Speaker Mike Johnson speaks regularly with former President Donald Trump. One member of his leadership team stumped for Trump in New Hampshire. And all the top House leaders have made crystal clear: They are on Team Trump.
The same can’t be said of Republican leaders across the Capitol.
Senate GOP Leader Mitch McConnell hasn’t spoken to Trump in more than three years and tries to avoid uttering his name in public. His chief deputy and potential successor, John Thune of South Dakota, still hasn’t endorsed Trump and said this month he’s “always been worried” about the down-ticket impact if the former president is nominee. Texas Sen. John Cornyn – another possible future leader who tends to stay out of contested primaries – just backed Trump after his New Hampshire victory, even as he’s raised concerns about his electability in a general election.
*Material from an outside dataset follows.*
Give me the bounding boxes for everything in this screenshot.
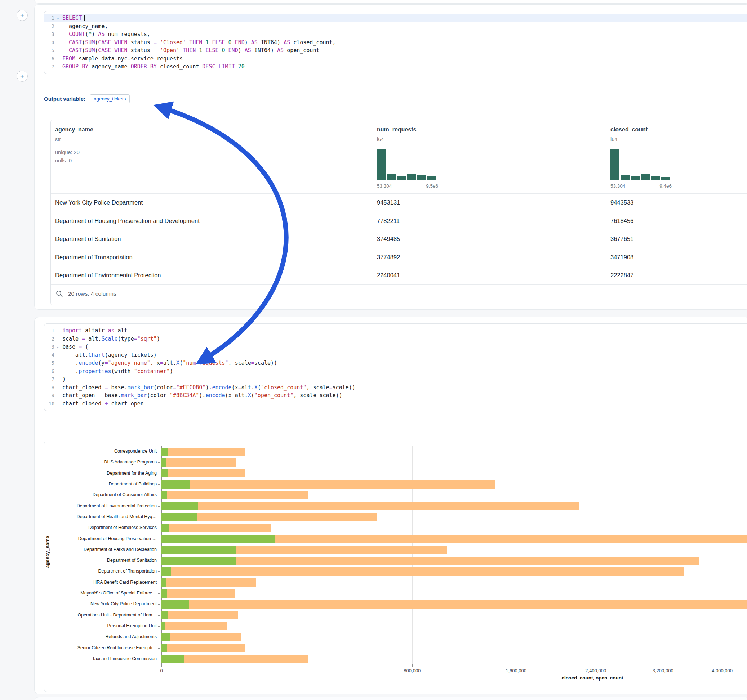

And a third potential McConnell successor – Sen. John Barrasso of Wyoming – has taken a different approach, speaking with Trump before he endorsed him days before the Iowa caucuses – as well as planning a fundraiser for Trump-backed Senate candidate Kari Lake in Arizona and fundraising last week for another, Bernie Moreno, in Ohio, according to sources familiar with the matter.
As Trump steamrolls to the nomination, there are ample questions in GOP circles about how – and whether – Trump can rebuild Senate alliances that were critical in his first term but are nonexistent now. The lack of relationship has become abundantly clear in recent days as Trump has publicly and privately lobbied rank-and-file senators and House GOP leaders to kill a major immigration and Ukraine deal that McConnell has worked for months to secure in the Senate.